Travis Kavulla Explains Why Electric Bills Shot Up, Odd Lots
Of course, there are many reasons why electric bills are rising and it’s complicated. Podcasts are a great format for exploring the complexity. Travis is one of the smartest energy people out there and Odd Lots is one of the best business podcasts out there. So, predictably, this episode was excellent.
On data centers:
How do you get them online without tripping into a bunch of necessary capital investments to serve that last few percent of hours where their demand needs to be served? Or can you source flexibility out of the system from somewhere else, like residential air conditioning, or something like that?
That’s a question that’s very important to figure out. People have kind of issue-spotted it but we’ve kind of really yet to solve it in any meaningful way.
The markets like Texas are geared toward solving it in more of a free enterprise premise, other markets seem to be struggling a bit.
So much more good stuff in this one.
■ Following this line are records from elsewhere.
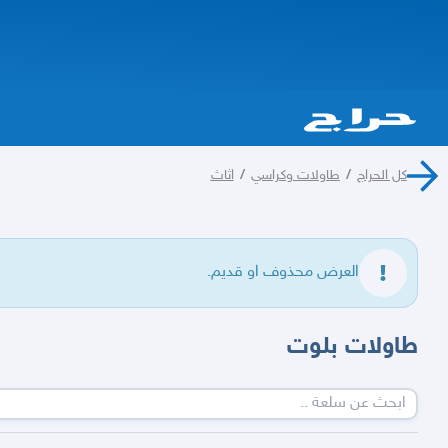
كل الحراج
/
طاولات وكراسي
/
اثاث
العرض محذوف او قديم.
طاولات بلوت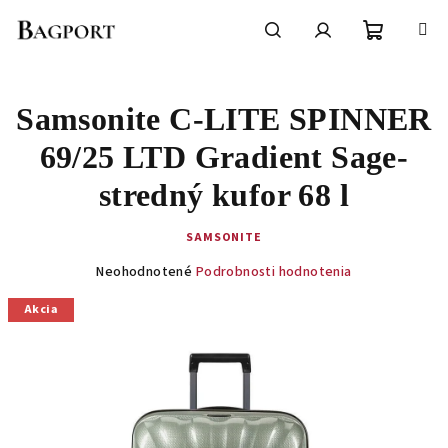
Prejsť
na
obsah
Nákupn
Hľadať
Prihlásenie
Samsonite C-LITE SPINNER
košík
69/25 LTD Gradient Sage-
stredný kufor 68 l
SAMSONITE
Priemerné
Neohodnotené
Podrobnosti hodnotenia
hodnotenie
produktu
Akcia
je
0,0
z
5
hviezdičiek.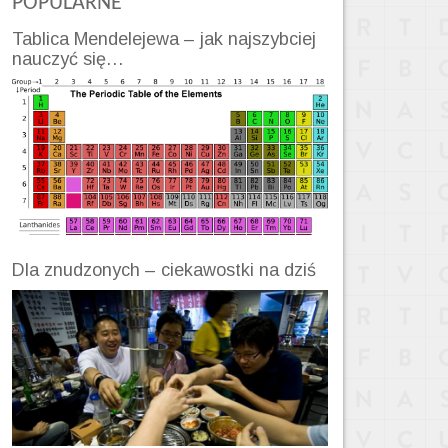
POPULARNE
Tablica Mendelejewa – jak najszybciej
nauczyć się…
Dla znudzonych – ciekawostki na dziś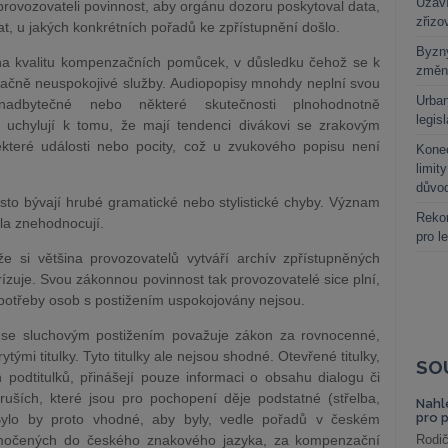
Uzaví
 provozovateli povinnost, aby orgánu dozoru poskytoval data,
zřizo
vat, u jakých konkrétních pořadů ke zpřístupnění došlo.
Byzny
na kvalitu kompenzačních pomůcek, v důsledku čehož se k
změn
značně neuspokojivé služby. Audiopopisy mnohdy neplní svou
Urban
e nadbytečné nebo některé skutečnosti plnohodnotně
legis
 uchylují k tomu, že mají tendenci divákovi se zrakovým
některé události nebo pocity, což u zvukového popisu není
Kone
limit
důvo
sto bývají hrubé gramatické nebo stylistické chyby. Význam
Rekor
la znehodnocují.
pro l
že si většina provozovatelů vytváří archív zpřístupněných
rízuje. Svou zákonnou povinnost tak provozovatelé sice plní,
ož potřeby osob s postižením uspokojovány nejsou.
 se sluchovým postižením považuje zákon za rovnocenné,
tými titulky. Tyto titulky ale nejsou shodné. Otevřené titulky,
SO
h podtitulků, přinášejí pouze informaci o obsahu dialogu či
ruších, které jsou pro pochopení děje podstatné (střelba,
Nahl
pro 
 Bylo by proto vhodné, aby byly, vedle pořadů v českém
umočených do českého znakového jazyka, za kompenzační
Rodič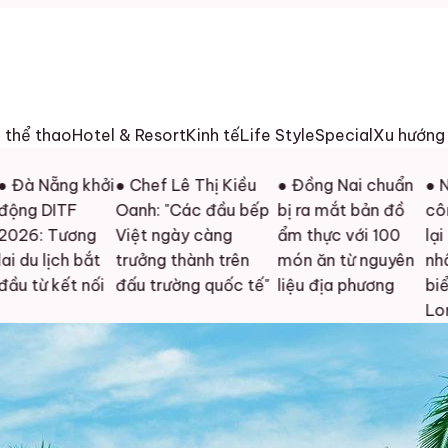
h thể thao
Hotel & Resort
Kinh tế
Life Style
Special
Xu hướng
ẵng khởi
● Chef Lê Thị Kiều
● Đồng Nai chuẩn
● Người p
ITF
Oanh: "Các đầu bếp
bị ra mắt bản đồ
công Mỹ 
Tương
Việt ngày càng
ẩm thực với 100
lại tìm ân
lịch bắt
trưởng thành trên
món ăn từ nguyên
nhân giữa
kết nối
đấu trường quốc tế"
liệu địa phương
biển Hạ
Long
And to hear my more about using distributed flexibility to lower costs and increase grid reliability, listen to my discussion with Travis:
NRG's Gigawatt VPP in Texas with Travis Kavulla
Texas load is rising fast, supply chains are tight, and the cheapest near-term resource is demand we shape intentionally. But are the right economic signals there to bring this resource to scale?
Home upgrades can power job growth | Rewiring America
Picking up on Travis’ point, permanent residential and small business demand reductions from energy efficiency and demand flexibility can lower consumers’ energy bills and create headroom on the grid for data centers. The classic win-win. But the benefits don’t stop there.